A wan and silent Roger Petworth had moved with Wylie into the home of his aged parents. His wife was heard from only once again, when she came forward to claim her share of the proceeds from the sale of the Association's holdings. The following winter Roger Petworth died when his gun apparently accidentally discharged while he was hunting rabbits. To make the tragedy complete, the coming of spring brought with it the dismal discovery of the bodies of Ragna and her lover, spewed forth from the waters of Lake Superior, lashed tightly together, each with a single gunshot wound to the head.

After hearing the story, Leonie regarded him with sadness, almost as if it had been he that had suffered those adversities. Then she patted his hand and spoke with her customary briskness. “All the more reason he could use a friend now.”

McIntire sighed and raised her fingers to his lips.

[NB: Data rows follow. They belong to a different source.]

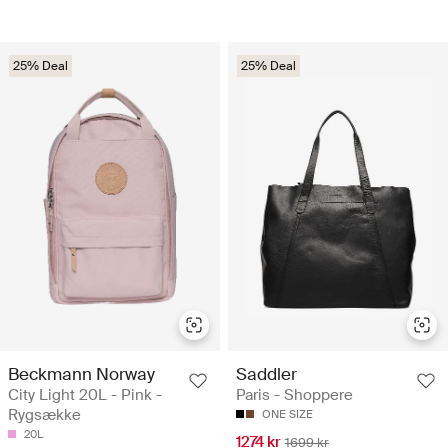
25% Deal
25% Deal
Beckmann Norway
Saddler
City Light 20L - Pink -
Paris - Shoppere
Rygsække
ONE SIZE
20L
1274 kr
1699 kr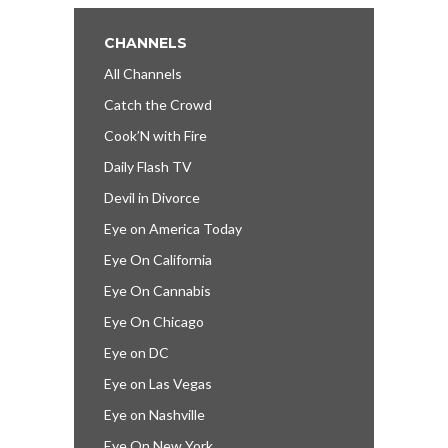
CHANNELS
All Channels
Catch the Crowd
Cook’N with Fire
Daily Flash TV
Devil in Divorce
Eye on America Today
Eye On California
Eye On Cannabis
Eye On Chicago
Eye on DC
Eye on Las Vegas
Eye on Nashville
Eye On New York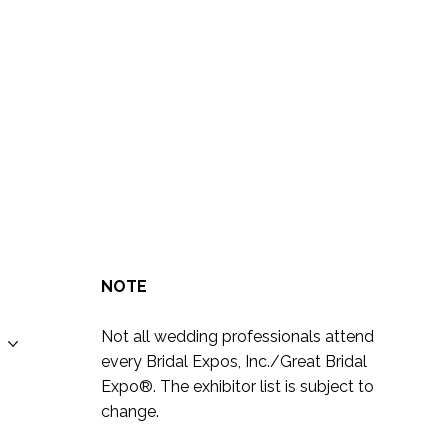
NOTE
Not all wedding professionals attend
every Bridal Expos, Inc./Great Bridal
Expo
®
. The exhibitor list is subject to
change.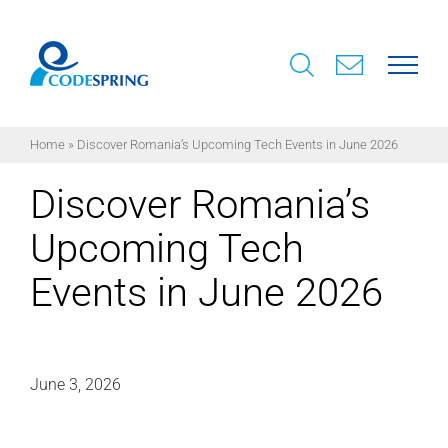
Skip
to
content
Home
»
Discover Romania’s Upcoming Tech Events in June 2026
Discover Romania’s
Upcoming Tech
Events in June 2026
June 3, 2026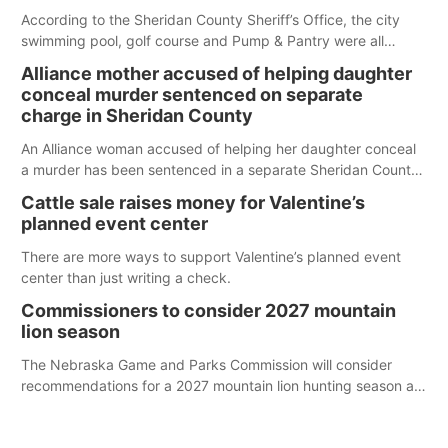
According to the Sheridan County Sheriff’s Office, the city
swimming pool, golf course and Pump & Pantry were all
broken into early Friday, with several items reported stolen.
Alliance mother accused of helping daughter
conceal murder sentenced on separate
charge in Sheridan County
An Alliance woman accused of helping her daughter conceal
a murder has been sentenced in a separate Sheridan County
case.
Cattle sale raises money for Valentine’s
planned event center
There are more ways to support Valentine’s planned event
center than just writing a check.
Commissioners to consider 2027 mountain
lion season
The Nebraska Game and Parks Commission will consider
recommendations for a 2027 mountain lion hunting season at
its Aug. 14 meeting in Blair. The meeting begins at 8 a.m.
Central time at the Blair Public Library, 2233 Civic Drive.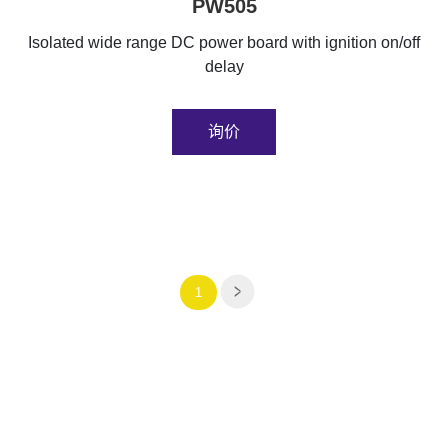
PW505
Isolated wide range DC power board with ignition on/off
delay
询价
1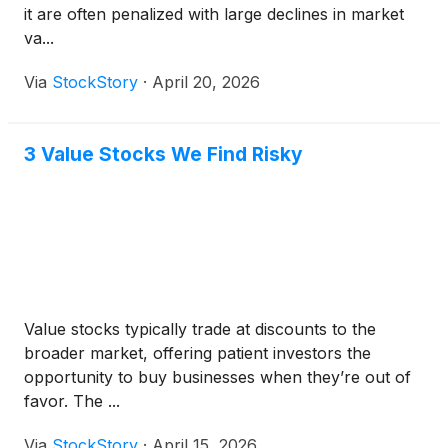
it are often penalized with large declines in market
va...
Via
StockStory
·
April 20, 2026
3 Value Stocks We Find Risky
Value stocks typically trade at discounts to the
broader market, offering patient investors the
opportunity to buy businesses when they’re out of
favor. The ...
Via
StockStory
·
April 15, 2026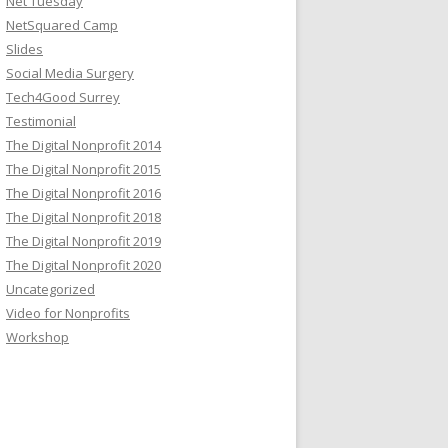
Net Tuesday
NetSquared Camp
Slides
Social Media Surgery
Tech4Good Surrey
Testimonial
The Digital Nonprofit 2014
The Digital Nonprofit 2015
The Digital Nonprofit 2016
The Digital Nonprofit 2018
The Digital Nonprofit 2019
The Digital Nonprofit 2020
Uncategorized
Video for Nonprofits
Workshop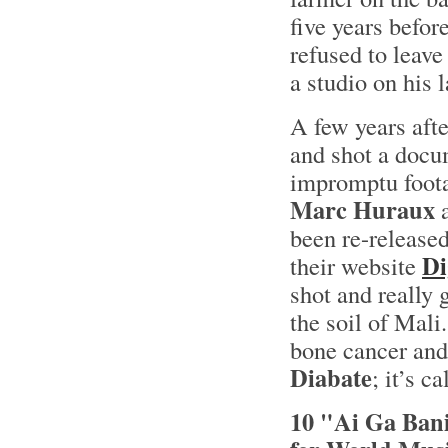
five years befo
refused to leave 
a studio on his 
A few years afte
and shot a docum
impromptu foota
Marc Huraux
a
been re-release
Di
their website
shot and really 
the soil of Mali
bone cancer and 
Diabate
; it’s c
10 "Ai Ga Bani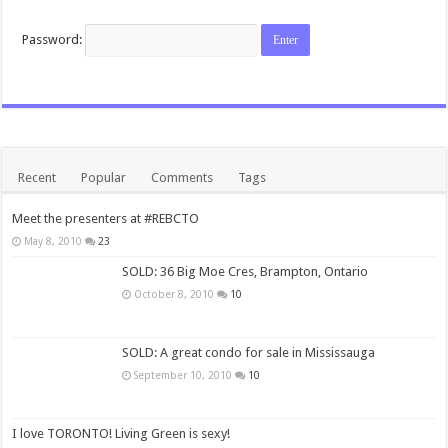
Password:
Recent
Popular
Comments
Tags
Meet the presenters at #REBCTO
May 8, 2010
23
SOLD: 36 Big Moe Cres, Brampton, Ontario
October 8, 2010
10
SOLD: A great condo for sale in Mississauga
September 10, 2010
10
I love TORONTO! Living Green is sexy!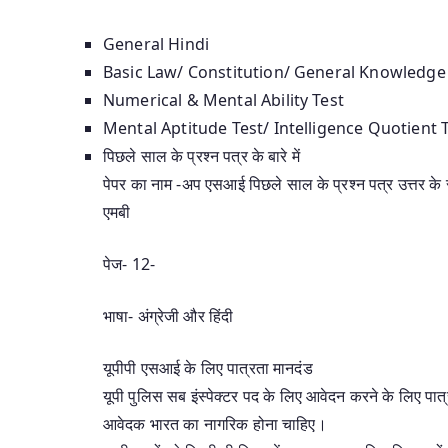
General Hindi
Basic Law/ Constitution/ General Knowledge
Numerical & Mental Ability Test
Mental Aptitude Test/ Intelligence Quotient
पिछले साल के प्रश्न पत्र के बारे में
पेपर का नाम -अप एसआई पिछले साल के प्रश्न पत्र उत्तर के
एमबी
पेज- 12-
भाषा- अंग्रेजी और हिंदी
यूपीपी एसआई के लिए पात्रता मानदंड
यूपी पुलिस सब इंस्पेक्टर पद के लिए आवेदन करने के लिए पात्
आवेदक भारत का नागरिक होना चाहिए।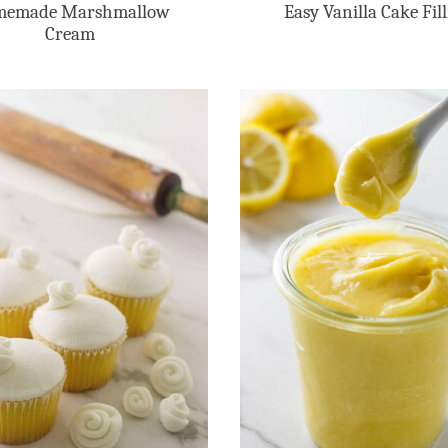
emade Marshmallow
Easy Vanilla Cake Fil
Cream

Minutes later he was traveling between fields where the rows of Petworth's Small Fruits and Vegetables stretched lush, green and arrow-straight.

Wylie's forebears had not been farmers. His great-grandfather, St. Adele's founder, was a seafaring Scandinavian first attracted to the region by its fishing and sheltered harbor. He later attempted to exploit the area's slate deposits, an enterprise that soon foundered, but one that provided him with a Welsh son-in-law. When the slate business fell victim to the financial panic of 1873, that son-in-law, Llewellyn Petworth, left the community to turn his attention to other minerals. After a lifetime spent mining iron and copper, he'd retired here, a retirement that was cut short by the necessity of raising his newly orphaned grandson.

McIntire felt a twinge of sadness as he turned into the drive—for the little boy who had gamely persisted in the face of calamity, and for the unfortunate transformation that his eventual success had wrought upon this small portion of the earth.

After the turn of the century, the Petworth land had been one of the few wooded tracts left in a countryside as stripped and burned out as a war zone. But now, while forest was steadily reclaiming most of St. Adele's fields, the patch of ancient timber that had escaped the first round of the logging onslaught had vanished, replaced with raspberries and potatoes. Only the few acres surrounding the old homestead were virtually unchanged. McIntire looked with envy at the house, solid as the day Grandpa Petworth had constructed it of massive logs and native stone, using the mast of his father-in-law's schooner as a ridge pole. To its rear, spreading oaks, a rarity in the Upper Peninsula, still shaded open grassy spaces, and the creek still gurgled over rocks on its way to the pond that was just visible through a drape of willows.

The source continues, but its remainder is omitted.